- **Source records**:
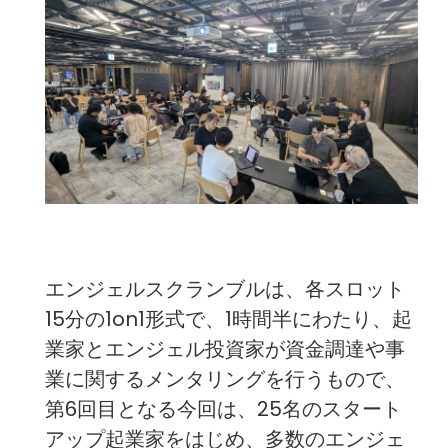
エンジェルスクランブルは、各スロット
15分の1on1形式で、1時間半にわたり、起
業家とエンジェル投資家が資金調達や事
業に関するメンタリングを行うもので、
第6回目となる今回は、25名のスタート
アップ起業家をはじめ、多数のエンジェ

- **Aim of the task**: Transcribe the line that contains "業に関するメンタリングを行うもので、" exactly, then each line after it through the end of the material. Nothing else belongs in the output.

- **Response to this exercise**:
業に関するメンタリングを行うもので、
第6回目となる今回は、25名のスタート
アップ起業家をはじめ、多数のエンジェ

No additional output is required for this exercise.